= You Got the Right One, Baby =

Diet Pepsi advertising slogan

"You Got the Right One, Baby, Uh Huh" was a popular slogan for PepsiCo's Diet Pepsi brand in the United States and Canada from 1990 to 1993. A series of television ads featured singer Ray Charles, surrounded by models, singing a song about Diet Pepsi, entitled "You Got the Right One Baby, Uh Huh". The tag-phrase of the song included the words "Uh Huh!", which, as part of the ad campaign, were featured on Diet Pepsi packaging. Later, after Diet Pepsi phased out the aspartame / saccharin mix in favor of a 100% aspartame formula, many commercials ended with an announcer saying, "With 100% Uh Huh" replacing the earlier "With 100% NutraSweet".
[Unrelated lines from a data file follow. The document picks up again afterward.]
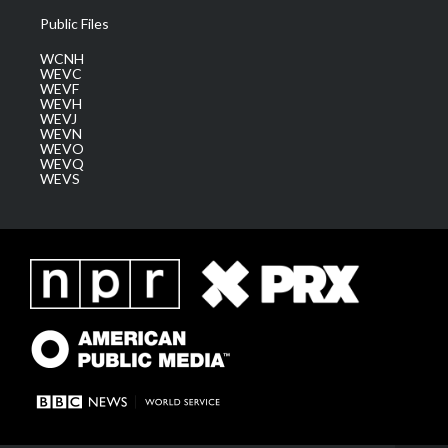
Public Files
WCNH
WEVC
WEVF
WEVH
WEVJ
WEVN
WEVO
WEVQ
WEVS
The advertising campaign was created for Pepsi by BBD&O, a major New York advertising agency, and the song used in the commercials, entitled "Ray's Song" was penned by the team at Sunday Productions, also of New York City. One of the commercials was directed by Joe Pytka.

Another songwriter penned a composition with the same tag-line, and unsuccessfully attempted to receive credit for the commercial.
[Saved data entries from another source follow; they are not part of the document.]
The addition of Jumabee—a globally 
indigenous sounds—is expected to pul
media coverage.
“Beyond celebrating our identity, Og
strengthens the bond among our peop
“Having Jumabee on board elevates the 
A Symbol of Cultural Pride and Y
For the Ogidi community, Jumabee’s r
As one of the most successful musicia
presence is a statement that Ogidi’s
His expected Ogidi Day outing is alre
According to him: The song was written (as a love song) in 1989 by Arthur Takeall of Annapolis, Maryland, first performed over radio station WEBB in Baltimore. Takeall has a registered copyright on the song and owner of the Federal Registered Trademark, "You Got the Right One, Baby, Uh Huh".
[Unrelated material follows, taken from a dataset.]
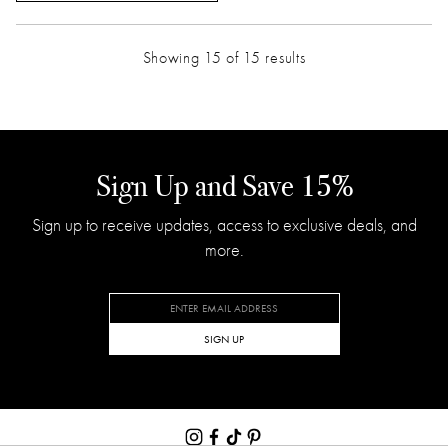
Showing 15 of 15 results
Sign Up and Save 15%
Sign up to receive updates, access to exclusive deals, and
more.
SIGN UP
Prince's recording of his track 'Uh Huh' has often led to the mistaken belief that Prince wrote the jingle used in the commercials.

But the song was written by Diet Pepsi creative director Alfred Merrin and jingle writer Peter Cofield, who tried to tailor the catchphrase "the right one" to Ray Charles' delivery and consequently added "baby".
Charles' backing singers The Raelettes then added "Uh huh" after playing around with other two-syllable alternatives, such as "doo-woo".

==Version==
The Indian version of the slogan, Yeh hi hai right choice, Baby, A-ha (This is the Right Choice, Baby) in Hinglish, by Pepsi became immensely popular in the 1990s This slogan has since become a catchphrase in Indian popular culture.

Pepsi launched in India on 1989. The first Commercial featuring Pop Singer Remo Fernandes & actress Juhi Chawla using first The Choice of a New Generation.

After that commercial Pepsi started a campaign called Yeh hi hai right choice, Baby, A-ha. The lyrics was written by Remo itself. The TV commercial directed the Mukul Anand, In 3 parts.

Prequel

This was Remo's second commercial featuring Indian child pop star Penny Vaz as a Jingle, That commercial refers red dressed girls as Robert Palmer's Pepsi Simply Irresistible commercial & that A-ha referred to Uh Huh in Pepsi's Ray Charles commercial.

Sequel

In the sequel commercial It Kapil Dev has a guest appearance. It shows the importance of slogan in different ways. It features politics, cultural, sports, etc..

Threequel

In the threequel commercial, They featured Aamir Khan, Mahima Chaudhry & Aishwariya Rai. This was a remake of Michael J. Fox's Diet Pepsi commercial

==In popular culture==
The song's title quickly became a catchphrase across North America, and was referenced in various television shows and movies of the time, including The Cosby Show, Foofur, The Fresh Prince of Bel-Air, Coneheads and Rookie of the Year. The commercials themselves played on the parodies. One series of commercials showed people who opened cans of Diet Pepsi being thanked by Ray Charles and his backup singers with an "uh huh" (or the occasion "uh uh" for people who drank diet sodas from rival companies). Another commercial showed unsuccessful auditions with gangsta rappers, heavy metal bands and opera singers participating in a contest all singing "You Got The Right One Baby", in their most original format. A cash prize would be awarded to the best original rendition of "You Got The Right One Baby, uh huh". over 300,000 videos were submitted, to that extent Diet Pepsi awarded 10 first place prizes to the best and most original renditions. There was also a parody on Animaniacs in Chalkboard Bungle.